Learning To Learn

Let’s rewind a few years. After college, I got a cozy job doing something I enjoyed, had a girlfriend that cared about me and zero hobbies besides playing video games and the occasional gym visit. I was on the right path for the usually prescribed good life… and resenting it more and more every day. So how did I move from boring, stable job Sam getting fat behind his computer to constantly running to new locations, learning new skills every chance I get and genuinely enjoying my life? Let’s figure it out together and maybe drop some gems of knowledge along the way.

Every Journey Starts With The First Step

Feel free to jump to the next header if you just want the gems, here’s a little backstory to how this all started.

The first step came shortly after finishing college. Bored all the time, no fun to be around and generally didn’t know what to do. I had subscribed to the idea that I would finally be happy once I had some money. In fact, my entire life had been driven by the fact that once I reached the next accomplishment, I would feel content. The constant letdown was devastating and usually led to me being destructive in other parts of my life. Now I had money, I was working, playing video games and sabotaging relationships because I was unhappy that reaching the accomplishment didn’t give me a free pass to happiness. After I lost the girlfriend, things got a bit rougher. The same routine day in and day out was literally going to kill me, so I figured if I had to die, it should at least be a cool story.

In college, I had gotten in shape after I started boxing. Like with most things in my life, I found I enjoyed it and became wildly obsessed. It was all I wanted to do, read or talk about. Most of my early life was spent being obsessed with something and generally annoying everyone around me with it. This type of passion doesn’t tend to go over well if you do not know how to direct it, so I always just assumed I was crazy and couldn’t control my brain. After getting in shape, my brother in law, Jeff agreed to do a Warrior Dash with me. It was boring, super casual and not the type of difficulty our two engineer minds thrive in. Fast forward a year or two, I am no longer in shape and pretty much view my demise as a step forward. Jeff and I discuss a Tough Mudder and find that it looks like more of the same “Will You Do It?” type obstacles. Then we found Spartan Race with its “Can You Do It?” type obstacles.

Our first race motivated me to get back in shape. I didn’t want to be seen in a gym, so I started working out at playgrounds and in parks every day. Slowly, I learned more about calisthenics and generally how the body worked.

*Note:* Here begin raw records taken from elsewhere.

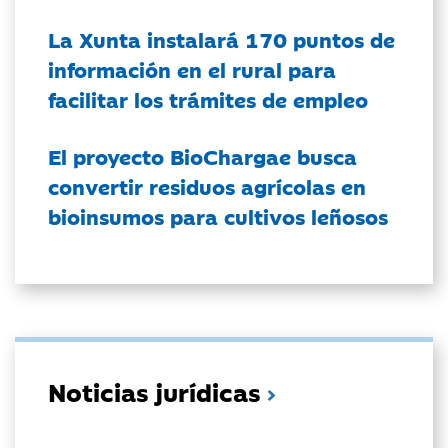
La Xunta instalará 170 puntos de
información en el rural para
facilitar los trámites de empleo
El proyecto BioChargae busca
convertir residuos agrícolas en
bioinsumos para cultivos leñosos
Noticias jurídicas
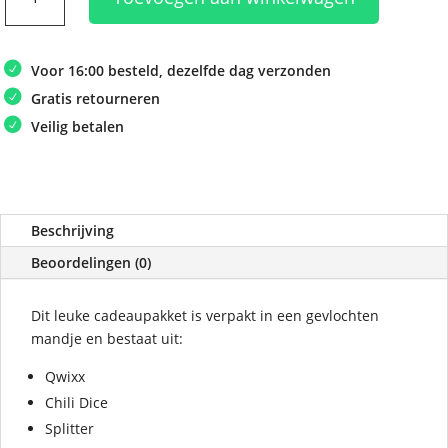
Dobbelen
aantal
Voor 16:00 besteld, dezelfde dag verzonden
Gratis retourneren
Veilig betalen
Beschrijving
Beoordelingen (0)
Dit leuke cadeaupakket is verpakt in een gevlochten
mandje en bestaat uit:
Qwixx
Chili Dice
Splitter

Friends started asking me to show them how I was getting back in shape without the gym, and it required my obsessive skills to get all the answers for myself and for them. There was a lot of fear in the first few things I learned. Working out shirtless in public when I wasn’t in shape, not being able to complete the race or getting injured, all of those things were bigger mental hurdles than they should have been.

After our first race, I needed more to do to keep me in shape than racing. Jeff is a great volleyball player, so I signed up for one of the biggest tournaments in the area. Having never played volleyball at a competitive level, I thought the lowest level would be a breeze. I was in shape, I have always been able to jump high, who could that? A friend who also didn’t play and I practiced for one hour the night before and got absolutely stomped. It was so simple, yet I couldn’t do it. People had been playing for five or more years and were playing at the lowest level. I promised Jeff I would be playing against him in two years and I am sure he had a good laugh.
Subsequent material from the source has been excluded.